Agora, uma vez que já há empresas especializadas que operam competentemente nesse mercado, talvez a limpeza de matas não seja o sítio mais indicado onde aplicar este súbito maná de mão-de-obra barata. Se o objectivo de António Costa é ocupar os refugiados com trabalhos desagradáveis que os portugueses não querem fazer ou que, quando fazem, é mal e porcamente, a contragosto e sem o mínimo esmero, então o melhor é pô-los a organizar a campanha eleitoral do PS. Entre o que tem sido feito pelos marqueteiros profissionais e o que um desempregado sírio de meia-idade poderia gizar, não deve haver grande diferença.

Aliás, o PS tem uma grande experiência na utilização de diferentes grupos étnicos em propaganda eleitoral. Um dos grandes sucessos da campanha de 2011 foram as camionetas carregadas de paquistaneses alentejanos de gama para apoiar José Sócrates num comício em Évora.

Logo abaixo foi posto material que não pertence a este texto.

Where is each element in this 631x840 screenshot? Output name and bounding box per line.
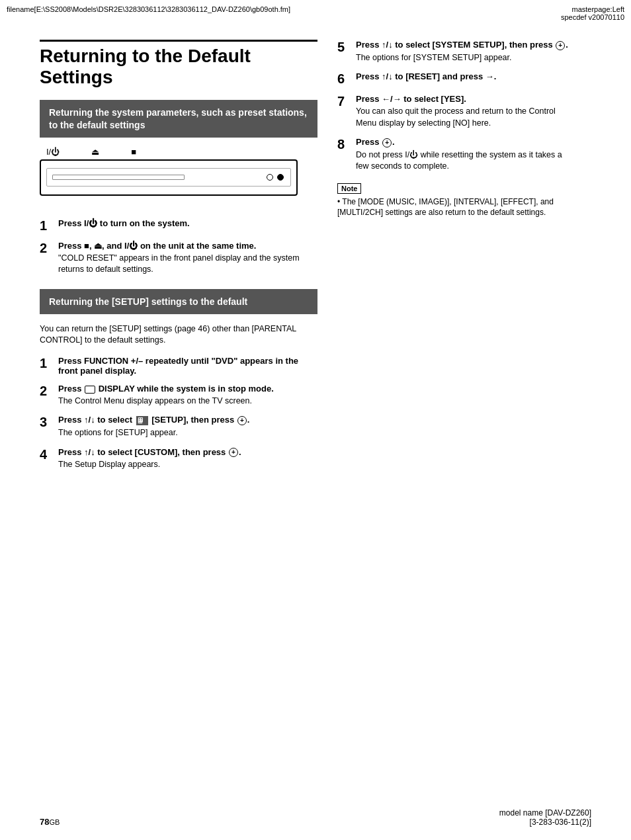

Também considero injusto que se ataque António Costa por um suposto aproveitamento eleitoralista desta tragédia. Não é, de todo, a primeira vez que António Costa se mostra preocupado com o destino das vítimas de calamidades. Mal chegou ao PS deu guarida a uma série de náufragos do socratismo, sem olhar a nomes. Claro que, no meio das vítimas, hão-de vir também alguns malfeitores que podem aproveitar-se para praticar patifarias, mas este não é o momento de fazer a selecção, é um risco que corre quem quer ajudar. O mesmo, diga-se, com os refugiados sírios.

Indesmentido, até agora, está o rumor que diz que a primeira mata que António Costa quer ver limpa é a de Monsanto, pois significa que os refugiados têm de entrar em Lisboa e, consequentemente, pagar um euro de taxa turística.